Department of Medicine, Royal Marsden Hospital, Fulham Road, London SW3 6JJ, UK.
Anticancer Res. 2012 Jul;32(7):2399-406.
BACKGROUND/AIM: Sequential treatment with targeted agents is standard of care for patients with metastatic renal cell carcinoma (mRCC). However, clinical data directly comparing treatment outcomes with a mammalian target of rapamycin inhibitor or a vascular endothelial growth factor-targeted agent in the second-line setting are lacking. We evaluated sequential treatment in a syngeneic, orthotopic mouse model of mRCC.
BALB/c mice were orthotopically implanted with murine RCC (RENCA) cells expressing luciferase and randomized to vehicle, sunitinib, sunitinib followed by sorafenib, or sunitinib followed by everolimus. Tumor growth and metastases were assessed by in vivo (whole body) and ex vivo (primary tumor, lung, liver) luciferase activity and necropsies, performed on day 20 or 46 for vehicle and treatment groups, respectively.
Sunitinib followed by everolimus was associated with reduced luciferase activity and primary tumor weight and volume compared with sunitinib, and sunitinib followed by sorafenib.

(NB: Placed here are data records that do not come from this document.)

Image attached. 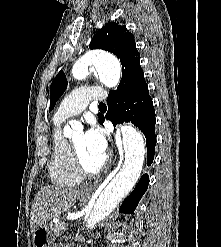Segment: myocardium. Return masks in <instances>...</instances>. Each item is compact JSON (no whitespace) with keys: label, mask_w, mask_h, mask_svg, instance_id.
<instances>
[{"label":"myocardium","mask_w":221,"mask_h":247,"mask_svg":"<svg viewBox=\"0 0 221 247\" xmlns=\"http://www.w3.org/2000/svg\"><path fill=\"white\" fill-rule=\"evenodd\" d=\"M69 146H70L71 154H72L76 169L81 176H84V177L97 176L103 170H105V168L107 167V165L109 163V158L107 156H104L101 163L99 164V166L97 168H95L94 170H89L84 165L83 160H82L80 154L78 153V150H77L73 140L69 142Z\"/></svg>","instance_id":"f54148a6"}]
</instances>
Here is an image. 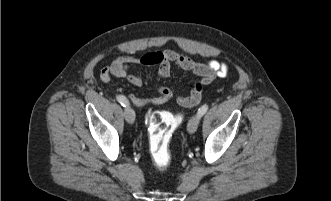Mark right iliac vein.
Listing matches in <instances>:
<instances>
[{
  "label": "right iliac vein",
  "instance_id": "obj_1",
  "mask_svg": "<svg viewBox=\"0 0 331 201\" xmlns=\"http://www.w3.org/2000/svg\"><path fill=\"white\" fill-rule=\"evenodd\" d=\"M124 115H125L126 121L129 124L134 123V121H135V112L133 111V109L129 105L125 107Z\"/></svg>",
  "mask_w": 331,
  "mask_h": 201
}]
</instances>
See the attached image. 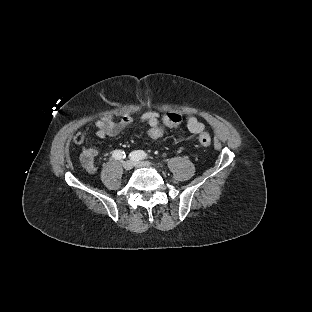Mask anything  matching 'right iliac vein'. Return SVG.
I'll list each match as a JSON object with an SVG mask.
<instances>
[{
    "label": "right iliac vein",
    "mask_w": 312,
    "mask_h": 312,
    "mask_svg": "<svg viewBox=\"0 0 312 312\" xmlns=\"http://www.w3.org/2000/svg\"><path fill=\"white\" fill-rule=\"evenodd\" d=\"M123 168L125 169V170H131L132 169V167H133V164H132V162L131 161H125V162H123Z\"/></svg>",
    "instance_id": "63e3f726"
}]
</instances>
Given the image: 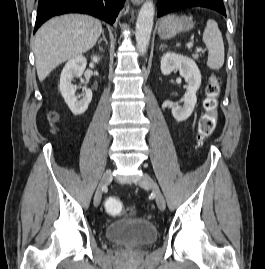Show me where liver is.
Instances as JSON below:
<instances>
[{"mask_svg": "<svg viewBox=\"0 0 265 269\" xmlns=\"http://www.w3.org/2000/svg\"><path fill=\"white\" fill-rule=\"evenodd\" d=\"M102 32L101 22L88 15L69 14L43 24L35 35L37 75L43 81L57 66L90 50Z\"/></svg>", "mask_w": 265, "mask_h": 269, "instance_id": "obj_1", "label": "liver"}]
</instances>
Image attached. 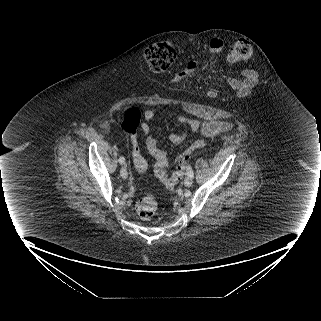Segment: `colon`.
Returning a JSON list of instances; mask_svg holds the SVG:
<instances>
[{
    "instance_id": "5ec220e1",
    "label": "colon",
    "mask_w": 321,
    "mask_h": 321,
    "mask_svg": "<svg viewBox=\"0 0 321 321\" xmlns=\"http://www.w3.org/2000/svg\"><path fill=\"white\" fill-rule=\"evenodd\" d=\"M252 46L247 40H238L231 48L227 61L230 64L242 62L250 57ZM145 60L149 67L157 73H163L169 70L173 64L176 51L170 43H158L150 45L144 53ZM141 120V110L138 107H126L120 114V126L128 133H134ZM133 162L138 172H143L147 168L145 158L139 152L138 146L133 141ZM188 159L183 158L178 169L174 174L167 177L165 174H158L165 186L174 187L183 177ZM157 210V202L152 195H147L139 199L136 203V211L139 217L144 221H150Z\"/></svg>"
}]
</instances>
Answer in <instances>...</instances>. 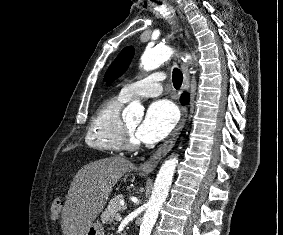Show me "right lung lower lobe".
I'll use <instances>...</instances> for the list:
<instances>
[{"label": "right lung lower lobe", "instance_id": "1", "mask_svg": "<svg viewBox=\"0 0 283 235\" xmlns=\"http://www.w3.org/2000/svg\"><path fill=\"white\" fill-rule=\"evenodd\" d=\"M186 99H187L186 95H183V96L181 97V101H182V102L186 101Z\"/></svg>", "mask_w": 283, "mask_h": 235}]
</instances>
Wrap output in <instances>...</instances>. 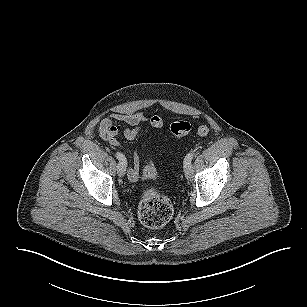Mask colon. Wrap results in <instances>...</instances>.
<instances>
[{
    "label": "colon",
    "mask_w": 307,
    "mask_h": 307,
    "mask_svg": "<svg viewBox=\"0 0 307 307\" xmlns=\"http://www.w3.org/2000/svg\"><path fill=\"white\" fill-rule=\"evenodd\" d=\"M191 129L190 123L186 121H177L170 126V132L177 138L189 134ZM209 132L210 129L207 125H201L197 128L199 136H207ZM142 174L145 179L157 178V170L150 160L146 162ZM172 215L173 206L167 197L161 195L155 188H148L143 192L138 206V217L145 226L162 227L169 222Z\"/></svg>",
    "instance_id": "obj_1"
}]
</instances>
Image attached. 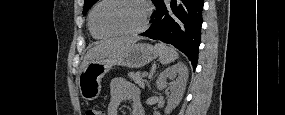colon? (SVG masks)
I'll return each mask as SVG.
<instances>
[{
    "label": "colon",
    "instance_id": "obj_1",
    "mask_svg": "<svg viewBox=\"0 0 285 115\" xmlns=\"http://www.w3.org/2000/svg\"><path fill=\"white\" fill-rule=\"evenodd\" d=\"M103 113L94 107H91L87 110L86 115H102Z\"/></svg>",
    "mask_w": 285,
    "mask_h": 115
}]
</instances>
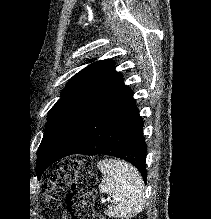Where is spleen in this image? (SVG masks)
Listing matches in <instances>:
<instances>
[{
    "label": "spleen",
    "mask_w": 211,
    "mask_h": 219,
    "mask_svg": "<svg viewBox=\"0 0 211 219\" xmlns=\"http://www.w3.org/2000/svg\"><path fill=\"white\" fill-rule=\"evenodd\" d=\"M97 167L103 177L100 191L113 198L106 214L129 219L140 213L145 203V192L139 172L127 162L115 159L100 160Z\"/></svg>",
    "instance_id": "3e777b00"
}]
</instances>
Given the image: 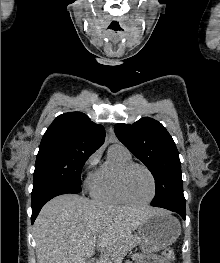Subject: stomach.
Masks as SVG:
<instances>
[{
	"label": "stomach",
	"instance_id": "0dacf381",
	"mask_svg": "<svg viewBox=\"0 0 220 263\" xmlns=\"http://www.w3.org/2000/svg\"><path fill=\"white\" fill-rule=\"evenodd\" d=\"M180 234L179 221L169 212L160 210L139 226V244L143 252H155L170 246Z\"/></svg>",
	"mask_w": 220,
	"mask_h": 263
}]
</instances>
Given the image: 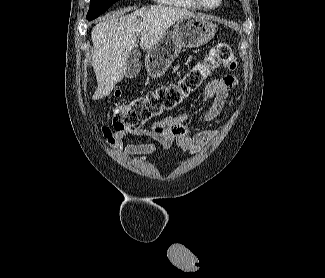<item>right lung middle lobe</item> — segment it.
<instances>
[{
  "instance_id": "obj_1",
  "label": "right lung middle lobe",
  "mask_w": 325,
  "mask_h": 278,
  "mask_svg": "<svg viewBox=\"0 0 325 278\" xmlns=\"http://www.w3.org/2000/svg\"><path fill=\"white\" fill-rule=\"evenodd\" d=\"M118 0H91L90 8L86 18L88 20H93L97 18L100 14L104 13L113 3Z\"/></svg>"
}]
</instances>
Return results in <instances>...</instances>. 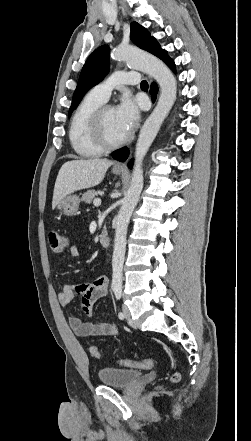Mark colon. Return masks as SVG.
<instances>
[{
	"label": "colon",
	"instance_id": "colon-1",
	"mask_svg": "<svg viewBox=\"0 0 251 441\" xmlns=\"http://www.w3.org/2000/svg\"><path fill=\"white\" fill-rule=\"evenodd\" d=\"M48 244L52 252L61 253L67 245V238L63 233L57 230H52L48 233ZM89 351L93 357H100V351L97 346H90ZM120 364L126 368L148 369L153 366L154 362L152 359H145L141 361L120 360ZM179 380L180 373L177 371L173 372L170 377V381L175 383Z\"/></svg>",
	"mask_w": 251,
	"mask_h": 441
}]
</instances>
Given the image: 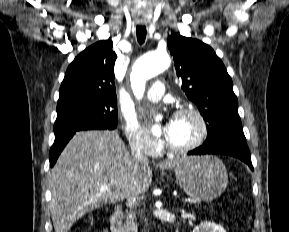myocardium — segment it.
Here are the masks:
<instances>
[{
    "mask_svg": "<svg viewBox=\"0 0 289 232\" xmlns=\"http://www.w3.org/2000/svg\"><path fill=\"white\" fill-rule=\"evenodd\" d=\"M183 114H190L195 117V119L197 120L199 124V133L194 141H192L191 143L185 146L176 147L167 143L166 147L168 151L175 153V154H184V153H188L197 149L205 142L208 136L207 120L205 116L203 115V113L198 108L191 106V105L182 106L175 111L174 116H180Z\"/></svg>",
    "mask_w": 289,
    "mask_h": 232,
    "instance_id": "obj_1",
    "label": "myocardium"
}]
</instances>
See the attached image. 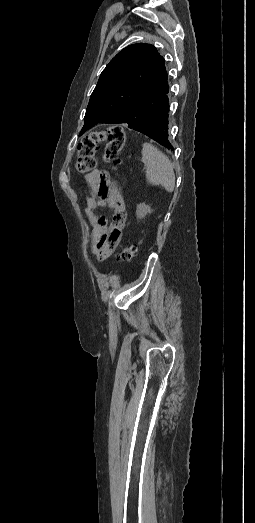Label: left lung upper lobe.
I'll return each mask as SVG.
<instances>
[{
    "mask_svg": "<svg viewBox=\"0 0 255 523\" xmlns=\"http://www.w3.org/2000/svg\"><path fill=\"white\" fill-rule=\"evenodd\" d=\"M168 92L164 59L156 48L143 43L130 45L101 73L80 135L97 123H126L134 130L153 125L168 116Z\"/></svg>",
    "mask_w": 255,
    "mask_h": 523,
    "instance_id": "1",
    "label": "left lung upper lobe"
}]
</instances>
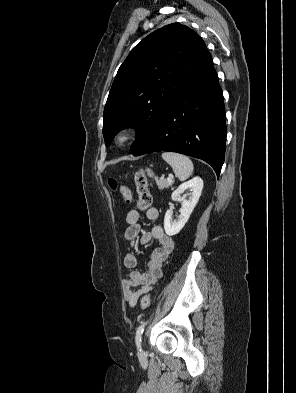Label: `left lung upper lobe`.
Wrapping results in <instances>:
<instances>
[{"label":"left lung upper lobe","mask_w":296,"mask_h":393,"mask_svg":"<svg viewBox=\"0 0 296 393\" xmlns=\"http://www.w3.org/2000/svg\"><path fill=\"white\" fill-rule=\"evenodd\" d=\"M209 57L198 34L179 23L144 38L120 66L112 84L104 108L106 146L119 130L132 126L138 133L130 150L133 153Z\"/></svg>","instance_id":"1"}]
</instances>
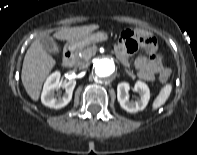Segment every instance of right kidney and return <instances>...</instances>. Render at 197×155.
<instances>
[{"mask_svg":"<svg viewBox=\"0 0 197 155\" xmlns=\"http://www.w3.org/2000/svg\"><path fill=\"white\" fill-rule=\"evenodd\" d=\"M75 85V80L60 81V72L56 71L47 77L45 81L41 95V102L49 108L60 109L71 101ZM60 87L65 88V94L62 96L58 95L56 98L55 91Z\"/></svg>","mask_w":197,"mask_h":155,"instance_id":"ca27d5eb","label":"right kidney"}]
</instances>
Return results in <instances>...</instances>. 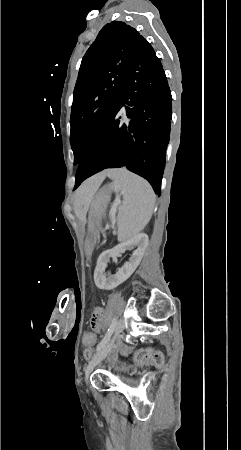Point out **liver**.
Wrapping results in <instances>:
<instances>
[{"instance_id": "6515ba94", "label": "liver", "mask_w": 241, "mask_h": 450, "mask_svg": "<svg viewBox=\"0 0 241 450\" xmlns=\"http://www.w3.org/2000/svg\"><path fill=\"white\" fill-rule=\"evenodd\" d=\"M108 174L109 170H104V172H100V174H96V176H92V178H88L86 182H83L80 188L76 190V194L74 196L75 202H79V204H87V206H89L94 194H96L99 186H101L103 180H105Z\"/></svg>"}]
</instances>
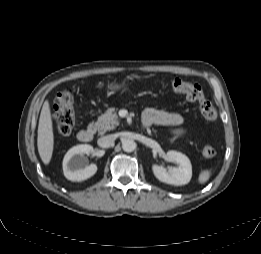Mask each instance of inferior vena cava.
Wrapping results in <instances>:
<instances>
[{
    "mask_svg": "<svg viewBox=\"0 0 261 254\" xmlns=\"http://www.w3.org/2000/svg\"><path fill=\"white\" fill-rule=\"evenodd\" d=\"M115 139H116V137L113 134L106 135V136L100 137L98 139L97 143L102 148H108L114 143Z\"/></svg>",
    "mask_w": 261,
    "mask_h": 254,
    "instance_id": "obj_1",
    "label": "inferior vena cava"
}]
</instances>
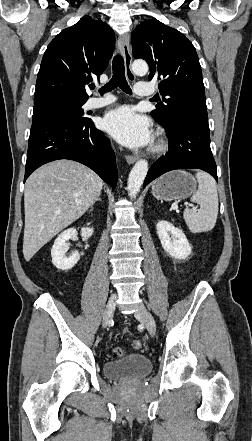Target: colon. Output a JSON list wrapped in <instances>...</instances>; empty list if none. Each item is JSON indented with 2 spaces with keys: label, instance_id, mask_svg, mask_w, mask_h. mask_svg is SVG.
Here are the masks:
<instances>
[{
  "label": "colon",
  "instance_id": "5ec220e1",
  "mask_svg": "<svg viewBox=\"0 0 252 441\" xmlns=\"http://www.w3.org/2000/svg\"><path fill=\"white\" fill-rule=\"evenodd\" d=\"M132 347L134 350H141L142 348V342L139 339H136L132 342ZM115 354L117 356H123L124 355V351L121 348H116L114 350Z\"/></svg>",
  "mask_w": 252,
  "mask_h": 441
}]
</instances>
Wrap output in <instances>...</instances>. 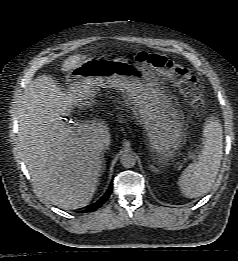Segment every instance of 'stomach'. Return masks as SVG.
Segmentation results:
<instances>
[{
    "label": "stomach",
    "instance_id": "1",
    "mask_svg": "<svg viewBox=\"0 0 238 261\" xmlns=\"http://www.w3.org/2000/svg\"><path fill=\"white\" fill-rule=\"evenodd\" d=\"M66 83L86 107L92 106L100 88L119 90L137 112L158 161L164 163L176 155L184 134L181 114L146 64L125 58L89 59L68 72Z\"/></svg>",
    "mask_w": 238,
    "mask_h": 261
}]
</instances>
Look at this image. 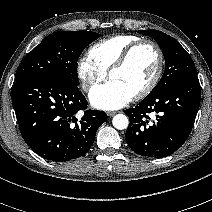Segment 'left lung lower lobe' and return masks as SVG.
Listing matches in <instances>:
<instances>
[{"label":"left lung lower lobe","instance_id":"1","mask_svg":"<svg viewBox=\"0 0 212 212\" xmlns=\"http://www.w3.org/2000/svg\"><path fill=\"white\" fill-rule=\"evenodd\" d=\"M197 75L182 79L158 92H150L135 108L125 139L139 155L162 158L178 150L188 138L200 105ZM155 114L151 121L149 114Z\"/></svg>","mask_w":212,"mask_h":212}]
</instances>
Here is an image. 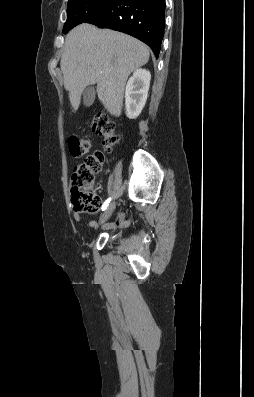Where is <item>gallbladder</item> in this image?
<instances>
[{"label": "gallbladder", "mask_w": 254, "mask_h": 397, "mask_svg": "<svg viewBox=\"0 0 254 397\" xmlns=\"http://www.w3.org/2000/svg\"><path fill=\"white\" fill-rule=\"evenodd\" d=\"M95 100V89L93 86H88L83 94L84 105L90 106Z\"/></svg>", "instance_id": "1"}]
</instances>
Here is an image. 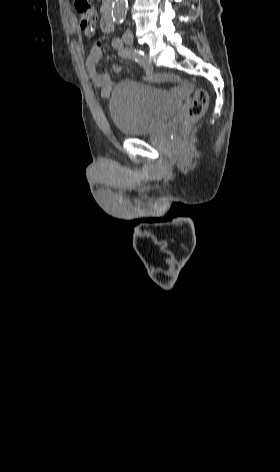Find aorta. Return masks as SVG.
Instances as JSON below:
<instances>
[{"mask_svg":"<svg viewBox=\"0 0 280 472\" xmlns=\"http://www.w3.org/2000/svg\"><path fill=\"white\" fill-rule=\"evenodd\" d=\"M128 8L127 0H114L112 5V18L113 21L119 23L126 16Z\"/></svg>","mask_w":280,"mask_h":472,"instance_id":"obj_1","label":"aorta"}]
</instances>
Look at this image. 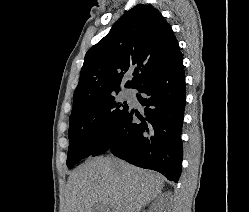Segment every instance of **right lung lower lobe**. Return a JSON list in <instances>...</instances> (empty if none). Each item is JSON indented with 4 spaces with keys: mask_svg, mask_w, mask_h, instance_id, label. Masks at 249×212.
Returning <instances> with one entry per match:
<instances>
[{
    "mask_svg": "<svg viewBox=\"0 0 249 212\" xmlns=\"http://www.w3.org/2000/svg\"><path fill=\"white\" fill-rule=\"evenodd\" d=\"M137 90L142 93L136 94L138 101L146 106L145 117L128 108L108 133L98 155L111 151L135 166L158 171L177 182L183 156L186 97L182 54ZM135 115L141 123L132 122Z\"/></svg>",
    "mask_w": 249,
    "mask_h": 212,
    "instance_id": "1",
    "label": "right lung lower lobe"
}]
</instances>
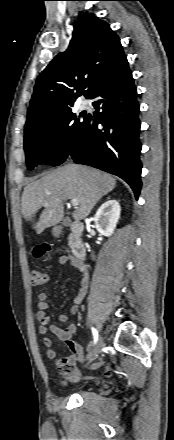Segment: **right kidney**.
I'll return each mask as SVG.
<instances>
[{
  "label": "right kidney",
  "instance_id": "1",
  "mask_svg": "<svg viewBox=\"0 0 174 440\" xmlns=\"http://www.w3.org/2000/svg\"><path fill=\"white\" fill-rule=\"evenodd\" d=\"M120 204L116 200H108L98 209L94 223L98 232L106 237L113 234L120 218Z\"/></svg>",
  "mask_w": 174,
  "mask_h": 440
}]
</instances>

Sequential therapy with sunitinib followed by everolimus demonstrated significant antitumor and anti-metastatic effects.
背景/目的:对于转移性肾细胞癌(mRCC)患者,靶向药物序贯治疗是标准治疗方案。然而,二线治疗中直接比较哺乳动物雷帕霉素抑制剂或血管内皮生长因子靶向药物治疗结局的临床数据尚缺乏。我们在 mRCC 的同基因原位小鼠模型中评估了序贯治疗。
BALB/c 小鼠原位植入表达荧光素酶的小鼠肾细胞癌(RENCA)细胞,并随机分为对照组、舒尼替尼组、舒尼替尼后继以索拉非尼组或舒尼替尼后继以依维莫司组。通过体内(全身)和体外(原发肿瘤、肺、肝)荧光素酶活性和尸检评估肿瘤生长和转移情况,对照组和治疗组分别在第 20 天和第 46 天进行。
与舒尼替尼相比,舒尼替尼后继以依维莫司治疗组的荧光素酶活性和原发肿瘤重量及体积均降低,且舒尼替尼后继以索拉非尼组也是如此。
舒尼替尼后继以依维莫司的序贯治疗显示出显著的抗肿瘤和抗转移作用。